Figure 1: Representative 1H MR spectra of the aqueous phase of tissue extracts obtained from pleomorphic lipoma (benign, Blue, lower) and pleomorphic liposarcoma (LIPO-I, II, Red, upper). To determine the heterogeneity in the metabolic profile, two different tissue specimens (LIPO-I & LIPO-II) were analyzed from a malignant liposarcoma. Substantial metabolic differences were identified between the benign lipoma and the liposarcoma. These changes include glucose, lactate, glutamine, glutamate, myo-inositol etc. Some un-identified resonances (1.88ppm, 2.78ppm) were detected in the liposarcoma that were different compared to benign tissue.

Figure 2: Quantitative estimation of metabolites in pleomorphic lipoma (benign) and pleomorphic liposarcoma (malignant) tissue. Spectral area was calculated with respect to reference and normalized to the tissue weight used for dual phase extraction. Percentage change as compared to benign (100%) was reported.

Figure 3: (A) Representative 31P MR spectra of the aqueous phase of tissue extracts obtained from pleomorphic lipoma (benign, Blue, lower) and pleomorphic liposarcoma (malignant, Red, upper, LIPO-I, LIPO-II). All the spectra are plotted with the same vertical scale and were acquired with identical experimental parameters. (B) Bar plot showing changes in phosphocholine and phosphoethanolamine. Phosphocholine was not detected in the 31P MR spectrum of benign tissue.

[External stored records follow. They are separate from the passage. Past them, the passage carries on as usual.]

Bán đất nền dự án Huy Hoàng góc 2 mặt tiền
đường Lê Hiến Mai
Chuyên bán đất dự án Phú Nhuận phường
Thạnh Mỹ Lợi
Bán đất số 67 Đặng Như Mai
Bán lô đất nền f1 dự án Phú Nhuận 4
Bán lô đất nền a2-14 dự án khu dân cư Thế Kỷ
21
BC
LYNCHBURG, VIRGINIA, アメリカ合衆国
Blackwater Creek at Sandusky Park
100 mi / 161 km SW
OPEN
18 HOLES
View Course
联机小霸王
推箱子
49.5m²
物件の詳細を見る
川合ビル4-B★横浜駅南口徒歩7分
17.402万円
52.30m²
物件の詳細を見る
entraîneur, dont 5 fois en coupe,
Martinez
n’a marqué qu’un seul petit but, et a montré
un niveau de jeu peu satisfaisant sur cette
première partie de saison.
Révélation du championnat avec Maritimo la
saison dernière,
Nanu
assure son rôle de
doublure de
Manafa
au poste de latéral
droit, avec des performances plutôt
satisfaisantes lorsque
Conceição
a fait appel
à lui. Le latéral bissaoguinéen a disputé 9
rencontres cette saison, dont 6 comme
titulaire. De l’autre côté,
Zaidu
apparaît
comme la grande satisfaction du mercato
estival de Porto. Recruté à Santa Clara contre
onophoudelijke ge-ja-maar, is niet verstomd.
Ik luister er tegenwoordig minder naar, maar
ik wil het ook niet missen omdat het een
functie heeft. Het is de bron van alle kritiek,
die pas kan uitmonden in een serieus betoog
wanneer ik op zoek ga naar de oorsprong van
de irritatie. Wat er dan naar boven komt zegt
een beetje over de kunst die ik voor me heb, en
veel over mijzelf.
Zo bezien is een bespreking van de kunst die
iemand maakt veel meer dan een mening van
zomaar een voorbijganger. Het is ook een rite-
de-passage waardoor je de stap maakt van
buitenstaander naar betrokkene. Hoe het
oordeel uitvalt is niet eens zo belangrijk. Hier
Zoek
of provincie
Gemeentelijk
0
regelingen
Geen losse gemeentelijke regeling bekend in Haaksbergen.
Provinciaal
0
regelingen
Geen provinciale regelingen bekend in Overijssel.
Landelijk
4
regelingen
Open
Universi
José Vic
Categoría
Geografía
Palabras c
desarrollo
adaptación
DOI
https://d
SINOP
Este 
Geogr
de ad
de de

Figure 4: (A) Representative 1H MR spectra of the lipid phase of tissue extracts obtained from a pleomorphic lipoma (benign, Blue, lower) and pleomorphic liposarcoma (malignant, Red, upper). (B) Bar plot showing changes in lipid, phosphatidylethanolamine (PtdEthanolamine) and phosphatidylcholine (PtdCholine).

Figure 5: Representative 31P MR spectra of the lipid phase of tissue extracts obtained from a pleomorphic lipoma (benign, Blue, lower) and a pleomorphic liposarcoma tumor (malignant, Red, upper, LIPO-I, LIPO-II). All the spectra are plotted with the same vertical scale and were acquired with identical parameters.